Flink, frech

Coco Chanel von Anne Fontaine

  • Caroline M. Buck
  • Lesedauer: 3 Min.

Die Anfänge des Modehauses Chanel hingen im Schrank eines Pferdezüchters. Ein französischer Industriellensohn und ein britischer Bergwerksbesitzer waren seine Taufpaten, und der Refrain eines Liedchens, mit dünner Stimme vor bezechten Offizieren in einem halbseidenen französischen Provinzkabarett gesungen, verhalf der Modehaus-Gründerin zu dem Spitznamen, der ein Markenzeichen wurde: Coco.

Eigentlich hieß Coco Chanel mit Vornamen Gabrielle, war die außerehelich geborene Tochter eines südfranzösischen Hausierers und nach dem Tod ihrer Mutter vom Vater in einem Waisenhaus abgegeben worden. Dort lernte sie das Nähen. Ihr Ehrgeiz aber galt der Bühne – ein Ehrgeiz, der zwar nicht ihren Talenten entsprach, wohl aber ihrer sozialen Stellung. Denn als hübsches Mädchen ohne Geld oder Familie war sie Anfang des 20. Jahrhunderts eine potenzielle Opferfigur, eine Frau, an der sicher mancher teilzuhaben hoffte, von der aber niemand große Sprünge erwartete.
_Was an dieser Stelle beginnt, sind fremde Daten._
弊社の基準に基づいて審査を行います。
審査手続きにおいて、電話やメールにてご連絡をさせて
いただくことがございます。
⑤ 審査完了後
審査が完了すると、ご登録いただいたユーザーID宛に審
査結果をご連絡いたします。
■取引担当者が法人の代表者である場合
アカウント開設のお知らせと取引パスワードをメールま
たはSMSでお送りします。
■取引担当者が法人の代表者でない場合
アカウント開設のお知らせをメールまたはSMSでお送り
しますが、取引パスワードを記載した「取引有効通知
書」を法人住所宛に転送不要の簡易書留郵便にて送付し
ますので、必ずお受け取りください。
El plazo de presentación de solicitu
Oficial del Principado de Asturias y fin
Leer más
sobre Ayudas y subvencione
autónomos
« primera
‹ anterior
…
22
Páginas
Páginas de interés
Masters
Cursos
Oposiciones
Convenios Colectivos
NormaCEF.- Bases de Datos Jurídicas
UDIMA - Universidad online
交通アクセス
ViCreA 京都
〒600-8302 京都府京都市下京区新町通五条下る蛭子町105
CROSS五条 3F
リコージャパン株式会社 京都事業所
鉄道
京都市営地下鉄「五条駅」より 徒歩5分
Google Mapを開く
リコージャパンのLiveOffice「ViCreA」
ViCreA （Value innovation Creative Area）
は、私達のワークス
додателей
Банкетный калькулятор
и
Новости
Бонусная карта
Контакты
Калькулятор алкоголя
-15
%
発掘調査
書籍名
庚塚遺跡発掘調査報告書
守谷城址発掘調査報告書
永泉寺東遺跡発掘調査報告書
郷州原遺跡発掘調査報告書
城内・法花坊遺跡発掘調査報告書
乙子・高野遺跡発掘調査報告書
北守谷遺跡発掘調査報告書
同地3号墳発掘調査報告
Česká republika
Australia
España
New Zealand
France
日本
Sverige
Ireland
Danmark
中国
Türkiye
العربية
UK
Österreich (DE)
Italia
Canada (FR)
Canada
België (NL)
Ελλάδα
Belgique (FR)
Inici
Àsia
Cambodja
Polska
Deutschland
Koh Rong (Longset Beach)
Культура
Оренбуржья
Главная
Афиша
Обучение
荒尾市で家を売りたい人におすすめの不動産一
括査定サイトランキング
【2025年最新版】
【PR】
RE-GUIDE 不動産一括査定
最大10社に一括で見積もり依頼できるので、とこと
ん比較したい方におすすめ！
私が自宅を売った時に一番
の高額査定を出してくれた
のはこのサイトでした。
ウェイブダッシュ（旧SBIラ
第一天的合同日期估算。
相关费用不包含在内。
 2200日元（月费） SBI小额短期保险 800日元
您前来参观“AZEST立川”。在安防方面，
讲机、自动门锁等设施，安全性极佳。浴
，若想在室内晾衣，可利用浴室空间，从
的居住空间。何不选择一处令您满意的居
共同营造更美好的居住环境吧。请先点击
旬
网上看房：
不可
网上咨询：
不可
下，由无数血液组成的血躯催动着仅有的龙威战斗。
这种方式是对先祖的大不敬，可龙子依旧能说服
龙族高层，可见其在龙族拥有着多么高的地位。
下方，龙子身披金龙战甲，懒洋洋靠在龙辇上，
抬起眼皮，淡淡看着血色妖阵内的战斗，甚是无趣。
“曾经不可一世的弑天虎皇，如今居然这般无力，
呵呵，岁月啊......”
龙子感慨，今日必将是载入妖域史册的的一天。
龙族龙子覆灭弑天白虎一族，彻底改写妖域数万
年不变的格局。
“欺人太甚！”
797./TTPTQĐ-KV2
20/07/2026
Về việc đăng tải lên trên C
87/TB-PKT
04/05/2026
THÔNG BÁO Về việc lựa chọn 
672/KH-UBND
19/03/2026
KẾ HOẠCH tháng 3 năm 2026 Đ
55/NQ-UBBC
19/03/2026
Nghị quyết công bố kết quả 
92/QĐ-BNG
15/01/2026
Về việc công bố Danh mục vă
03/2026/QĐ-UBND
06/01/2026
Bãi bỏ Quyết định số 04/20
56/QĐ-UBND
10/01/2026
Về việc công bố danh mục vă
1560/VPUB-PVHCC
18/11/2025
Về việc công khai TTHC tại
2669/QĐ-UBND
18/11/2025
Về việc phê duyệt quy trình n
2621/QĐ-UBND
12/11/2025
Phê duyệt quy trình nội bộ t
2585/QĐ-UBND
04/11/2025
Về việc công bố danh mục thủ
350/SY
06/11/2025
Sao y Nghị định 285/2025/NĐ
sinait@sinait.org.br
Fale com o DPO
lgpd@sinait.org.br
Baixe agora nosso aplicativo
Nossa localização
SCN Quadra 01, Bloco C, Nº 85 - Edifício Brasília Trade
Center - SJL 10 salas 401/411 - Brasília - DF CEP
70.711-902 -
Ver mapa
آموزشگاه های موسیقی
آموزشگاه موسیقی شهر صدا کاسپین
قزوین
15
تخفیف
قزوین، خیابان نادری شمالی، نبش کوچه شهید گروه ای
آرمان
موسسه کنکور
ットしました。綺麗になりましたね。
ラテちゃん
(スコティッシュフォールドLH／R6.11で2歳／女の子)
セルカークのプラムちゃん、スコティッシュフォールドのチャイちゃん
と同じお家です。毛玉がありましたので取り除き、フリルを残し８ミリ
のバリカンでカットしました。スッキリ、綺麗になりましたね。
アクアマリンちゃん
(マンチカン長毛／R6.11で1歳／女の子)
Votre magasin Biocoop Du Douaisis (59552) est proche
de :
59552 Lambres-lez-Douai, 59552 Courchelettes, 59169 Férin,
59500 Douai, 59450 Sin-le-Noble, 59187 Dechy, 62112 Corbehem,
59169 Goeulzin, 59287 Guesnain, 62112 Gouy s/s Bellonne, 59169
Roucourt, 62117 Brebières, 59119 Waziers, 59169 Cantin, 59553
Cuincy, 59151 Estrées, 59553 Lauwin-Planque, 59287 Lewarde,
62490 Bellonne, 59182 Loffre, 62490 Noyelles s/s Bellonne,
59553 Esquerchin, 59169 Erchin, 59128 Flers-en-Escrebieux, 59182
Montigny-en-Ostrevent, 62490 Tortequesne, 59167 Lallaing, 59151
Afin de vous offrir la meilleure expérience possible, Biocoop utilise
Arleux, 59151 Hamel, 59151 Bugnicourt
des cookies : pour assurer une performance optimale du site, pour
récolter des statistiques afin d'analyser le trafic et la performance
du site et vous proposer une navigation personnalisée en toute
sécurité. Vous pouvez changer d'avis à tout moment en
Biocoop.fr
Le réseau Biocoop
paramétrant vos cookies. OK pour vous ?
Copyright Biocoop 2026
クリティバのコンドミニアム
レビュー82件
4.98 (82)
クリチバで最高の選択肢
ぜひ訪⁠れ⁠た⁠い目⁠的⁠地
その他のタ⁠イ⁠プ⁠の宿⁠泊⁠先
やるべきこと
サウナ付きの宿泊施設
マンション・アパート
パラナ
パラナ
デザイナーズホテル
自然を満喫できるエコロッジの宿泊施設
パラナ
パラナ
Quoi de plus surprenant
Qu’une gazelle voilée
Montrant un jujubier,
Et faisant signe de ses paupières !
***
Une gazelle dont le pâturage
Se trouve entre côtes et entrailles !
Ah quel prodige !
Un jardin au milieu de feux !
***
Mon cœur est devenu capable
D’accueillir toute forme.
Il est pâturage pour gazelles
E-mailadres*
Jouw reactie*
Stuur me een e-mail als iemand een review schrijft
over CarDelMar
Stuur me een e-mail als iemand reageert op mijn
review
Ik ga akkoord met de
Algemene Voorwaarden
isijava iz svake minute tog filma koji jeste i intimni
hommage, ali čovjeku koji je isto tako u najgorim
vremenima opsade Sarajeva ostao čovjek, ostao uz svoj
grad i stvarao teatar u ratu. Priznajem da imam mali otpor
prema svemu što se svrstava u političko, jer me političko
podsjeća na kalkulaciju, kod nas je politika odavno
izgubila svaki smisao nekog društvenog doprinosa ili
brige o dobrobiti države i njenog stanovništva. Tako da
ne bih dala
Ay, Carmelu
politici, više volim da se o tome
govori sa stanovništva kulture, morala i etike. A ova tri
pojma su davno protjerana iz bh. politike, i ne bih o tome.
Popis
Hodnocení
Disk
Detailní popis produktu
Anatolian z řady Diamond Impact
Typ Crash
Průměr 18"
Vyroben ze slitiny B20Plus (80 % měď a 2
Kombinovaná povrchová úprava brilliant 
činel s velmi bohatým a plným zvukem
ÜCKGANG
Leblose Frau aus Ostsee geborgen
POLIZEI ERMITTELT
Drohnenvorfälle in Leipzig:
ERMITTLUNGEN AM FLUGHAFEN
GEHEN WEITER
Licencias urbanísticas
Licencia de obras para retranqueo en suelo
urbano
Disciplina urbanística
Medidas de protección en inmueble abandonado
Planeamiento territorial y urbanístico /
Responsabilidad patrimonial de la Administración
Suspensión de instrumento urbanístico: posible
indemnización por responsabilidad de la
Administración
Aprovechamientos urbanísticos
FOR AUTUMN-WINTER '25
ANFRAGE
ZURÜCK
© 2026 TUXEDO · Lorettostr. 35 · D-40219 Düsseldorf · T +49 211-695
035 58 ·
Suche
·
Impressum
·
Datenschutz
»Coco Chanel – Der Beginn einer Leidenschaft« erzählt vom Ende des frühen Traums, vom Aufstieg per Bühnenkarriere und vom Beginn einer echten Berufung, vom Weg aus der Provinz in die Großstadt und von der Anonymität in die Berühmtheit. Und er erzählt davon, wie eine bahnbrechende Idee alle Hindernisse überwindet, die Tradition und soziale Gepflogenheiten ihr in den Weg stellen. Es ist die Geschichte einer Emanzipation unter mehrfach erschwerten Bedingungen, und es macht Spaß, ihr zuzusehen.

Im ersten Jahrzehnt des Jahrhunderts erfindet Chanel die Mode der Zwanziger und die Ansätze der Mode manchen Folgejahrzehnts. Kein Korsett mehr, keine Rüschen, keine Einschnürungen. Keine Gärten, Obstplantagen oder Volieren auf den Hüten. Wenig Farben, viel Schwarz oder allenfalls mal ein quergestreiftes Herren- oder Fischerhemd, ganz übernommen oder in Teilen in die Damengarderobe eingearbeitet. Kein bodenlanger Rock, also auch kein Zwang zum Damensattel. Stattdessen Hosen oder Reithosen, schlichter Strohhut statt Zeltdach, die gerade Linie an Stelle der Eieruhrenform und kinnkurze Haare statt der pflegeintensiven, langzopfigen Hochsteckfrisuren.

Coco Chanel, wie Anne Fontaine sie inszeniert und Audrey Tautou sie spielt – meilenweit weg von den neckischen Manierismen einer Amélie –, ist selbstsicher und willensstark bis zur Unverschämtheit. Als es mit der Bühne nicht klappt, lässt sie sich gnädig herab, sich von Etienne Balsan (Benoît Poelvoorde) aushalten zu lassen, dem Gentleman-Pferdezüchter (und Industriellensohn), dessen maßgeschneiderte Hemden und Reithosen den Rohstoff abgeben werden für ihre ersten Kreationen. Lässt sich von ihm in Welt und Halbwelt einführen und experimentiert in der Schutzzone seines Gutes mit Hüten und Kleidern herum, die die Trägerin nicht verniedlichen, sondern Raum lassen für Bewegung. Und verliebt sich in seinen Gast, Arthur »Boy« Capel (Alessandro Nivola), einen englischen Unternehmer, der ihr ein erstes Ladengeschäft finanzieren wird.